Should any entry seem unclear, still set it down exactly as given, along with all the others.
——————————
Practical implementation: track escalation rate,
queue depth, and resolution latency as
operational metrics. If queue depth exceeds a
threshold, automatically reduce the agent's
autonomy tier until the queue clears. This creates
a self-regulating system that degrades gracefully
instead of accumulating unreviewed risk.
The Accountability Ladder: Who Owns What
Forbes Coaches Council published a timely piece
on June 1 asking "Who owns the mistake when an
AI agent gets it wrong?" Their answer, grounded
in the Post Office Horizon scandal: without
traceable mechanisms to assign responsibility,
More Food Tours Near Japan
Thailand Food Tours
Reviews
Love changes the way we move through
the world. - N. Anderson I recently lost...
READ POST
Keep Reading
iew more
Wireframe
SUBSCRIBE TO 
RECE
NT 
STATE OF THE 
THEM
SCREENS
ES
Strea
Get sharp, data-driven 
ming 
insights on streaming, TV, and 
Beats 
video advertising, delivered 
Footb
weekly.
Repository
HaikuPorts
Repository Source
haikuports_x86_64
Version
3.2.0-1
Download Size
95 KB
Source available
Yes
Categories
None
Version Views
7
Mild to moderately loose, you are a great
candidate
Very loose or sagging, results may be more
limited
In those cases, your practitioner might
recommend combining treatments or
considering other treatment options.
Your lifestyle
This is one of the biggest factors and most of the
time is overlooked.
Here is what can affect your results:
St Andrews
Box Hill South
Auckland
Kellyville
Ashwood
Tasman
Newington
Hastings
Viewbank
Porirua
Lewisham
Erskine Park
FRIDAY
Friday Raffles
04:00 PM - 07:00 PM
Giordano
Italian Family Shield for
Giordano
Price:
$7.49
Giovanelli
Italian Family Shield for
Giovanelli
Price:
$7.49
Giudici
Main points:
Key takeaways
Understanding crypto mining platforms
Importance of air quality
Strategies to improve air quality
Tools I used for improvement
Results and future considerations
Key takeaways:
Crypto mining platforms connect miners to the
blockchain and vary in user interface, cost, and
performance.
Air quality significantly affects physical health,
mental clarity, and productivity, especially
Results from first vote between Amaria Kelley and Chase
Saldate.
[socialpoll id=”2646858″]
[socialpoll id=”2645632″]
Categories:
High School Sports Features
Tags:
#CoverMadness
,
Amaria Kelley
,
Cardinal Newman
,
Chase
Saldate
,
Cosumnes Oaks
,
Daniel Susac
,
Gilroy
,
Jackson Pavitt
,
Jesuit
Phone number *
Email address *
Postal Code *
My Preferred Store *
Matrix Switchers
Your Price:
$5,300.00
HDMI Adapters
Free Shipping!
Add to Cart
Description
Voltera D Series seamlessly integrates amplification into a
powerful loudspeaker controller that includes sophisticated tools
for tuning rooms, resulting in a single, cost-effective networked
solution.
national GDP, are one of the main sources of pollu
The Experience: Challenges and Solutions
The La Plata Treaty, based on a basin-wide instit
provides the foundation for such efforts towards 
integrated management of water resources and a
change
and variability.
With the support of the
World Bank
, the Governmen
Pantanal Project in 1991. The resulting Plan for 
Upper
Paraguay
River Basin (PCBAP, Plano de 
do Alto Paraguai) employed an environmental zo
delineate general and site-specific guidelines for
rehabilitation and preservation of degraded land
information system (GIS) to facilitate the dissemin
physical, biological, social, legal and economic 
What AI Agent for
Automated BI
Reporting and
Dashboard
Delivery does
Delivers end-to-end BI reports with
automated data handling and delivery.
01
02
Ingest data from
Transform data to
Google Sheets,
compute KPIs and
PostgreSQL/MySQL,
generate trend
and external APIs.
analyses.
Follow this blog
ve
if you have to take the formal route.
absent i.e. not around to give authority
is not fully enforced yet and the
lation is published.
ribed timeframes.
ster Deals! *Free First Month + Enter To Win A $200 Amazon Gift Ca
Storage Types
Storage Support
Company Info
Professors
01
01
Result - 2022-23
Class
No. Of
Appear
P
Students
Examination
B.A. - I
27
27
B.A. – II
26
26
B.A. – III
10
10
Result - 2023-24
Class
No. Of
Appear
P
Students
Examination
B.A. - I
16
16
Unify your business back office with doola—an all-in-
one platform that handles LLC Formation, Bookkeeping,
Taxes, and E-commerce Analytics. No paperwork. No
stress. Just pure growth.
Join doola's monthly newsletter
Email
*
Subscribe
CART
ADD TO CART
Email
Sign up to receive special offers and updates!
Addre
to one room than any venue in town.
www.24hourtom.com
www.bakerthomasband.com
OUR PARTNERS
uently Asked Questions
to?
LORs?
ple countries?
——————————
▸ SOLVED EXERCISE
Practical implementation: track escalation rate,
queue depth, and resolution latency as
operational metrics. If queue depth exceeds a
threshold, automatically reduce the agent's
autonomy tier until the queue clears. This creates
a self-regulating system that degrades gracefully
instead of accumulating unreviewed risk.
The Accountability Ladder: Who Owns What
Forbes Coaches Council published a timely piece
on June 1 asking "Who owns the mistake when an
AI agent gets it wrong?" Their answer, grounded
in the Post Office Horizon scandal: without
traceable mechanisms to assign responsibility,
More Food Tours Near Japan
Thailand Food Tours
Reviews
Love changes the way we move through
the world. - N. Anderson I recently lost...
READ POST
Keep Reading
iew more
Wireframe
SUBSCRIBE TO 
RECE
NT 
STATE OF THE 
THEM
SCREENS
ES
Strea
Get sharp, data-driven 
ming 
insights on streaming, TV, and 
Beats 
video advertising, delivered 
Footb
weekly.
Repository
HaikuPorts
Repository Source
haikuports_x86_64
Version
3.2.0-1
Download Size
95 KB
Source available
Yes
Categories
None
Version Views
7
Mild to moderately loose, you are a great
candidate
Very loose or sagging, results may be more
limited
In those cases, your practitioner might
recommend combining treatments or
considering other treatment options.
Your lifestyle
This is one of the biggest factors and most of the
time is overlooked.
Here is what can affect your results:
St Andrews
Box Hill South
Auckland
Kellyville
Ashwood
Tasman
Newington
Hastings
Viewbank
Porirua
Lewisham
Erskine Park
FRIDAY
Friday Raffles
04:00 PM - 07:00 PM
Giordano
Italian Family Shield for
Giordano
Price:
$7.49
Giovanelli
Italian Family Shield for
Giovanelli
Price:
$7.49
Giudici
Main points:
Key takeaways
Understanding crypto mining platforms
Importance of air quality
Strategies to improve air quality
Tools I used for improvement
Results and future considerations
Key takeaways:
Crypto mining platforms connect miners to the
blockchain and vary in user interface, cost, and
performance.
Air quality significantly affects physical health,
mental clarity, and productivity, especially
Results from first vote between Amaria Kelley and Chase
Saldate.
[socialpoll id=”2646858″]
[socialpoll id=”2645632″]
Categories:
High School Sports Features
Tags:
#CoverMadness
,
Amaria Kelley
,
Cardinal Newman
,
Chase
Saldate
,
Cosumnes Oaks
,
Daniel Susac
,
Gilroy
,
Jackson Pavitt
,
Jesuit
Phone number *
Email address *
Postal Code *
My Preferred Store *
Matrix Switchers
Your Price:
$5,300.00
HDMI Adapters
Free Shipping!
Add to Cart
Description
Voltera D Series seamlessly integrates amplification into a
powerful loudspeaker controller that includes sophisticated tools
for tuning rooms, resulting in a single, cost-effective networked
solution.
national GDP, are one of the main sources of pollu
The Experience: Challenges and Solutions
The La Plata Treaty, based on a basin-wide instit
provides the foundation for such efforts towards 
integrated management of water resources and a
change
and variability.
With the support of the
World Bank
, the Governmen
Pantanal Project in 1991. The resulting Plan for 
Upper
Paraguay
River Basin (PCBAP, Plano de 
do Alto Paraguai) employed an environmental zo
delineate general and site-specific guidelines for
rehabilitation and preservation of degraded land
information system (GIS) to facilitate the dissemin
physical, biological, social, legal and economic 
What AI Agent for
Automated BI
Reporting and
Dashboard
Delivery does
Delivers end-to-end BI reports with
automated data handling and delivery.
01
02
Ingest data from
Transform data to
Google Sheets,
compute KPIs and
PostgreSQL/MySQL,
generate trend
and external APIs.
analyses.
Follow this blog
ve
if you have to take the formal route.
absent i.e. not around to give authority
is not fully enforced yet and the
lation is published.
ribed timeframes.
ster Deals! *Free First Month + Enter To Win A $200 Amazon Gift Ca
Storage Types
Storage Support
Company Info
Professors
01
01
Result - 2022-23
Class
No. Of
Appear
P
Students
Examination
B.A. - I
27
27
B.A. – II
26
26
B.A. – III
10
10
Result - 2023-24
Class
No. Of
Appear
P
Students
Examination
B.A. - I
16
16
Unify your business back office with doola—an all-in-
one platform that handles LLC Formation, Bookkeeping,
Taxes, and E-commerce Analytics. No paperwork. No
stress. Just pure growth.
Join doola's monthly newsletter
Email
*
Subscribe
CART
ADD TO CART
Email
Sign up to receive special offers and updates!
Addre
to one room than any venue in town.
www.24hourtom.com
www.bakerthomasband.com
OUR PARTNERS
uently Asked Questions
to?
LORs?
ple countries?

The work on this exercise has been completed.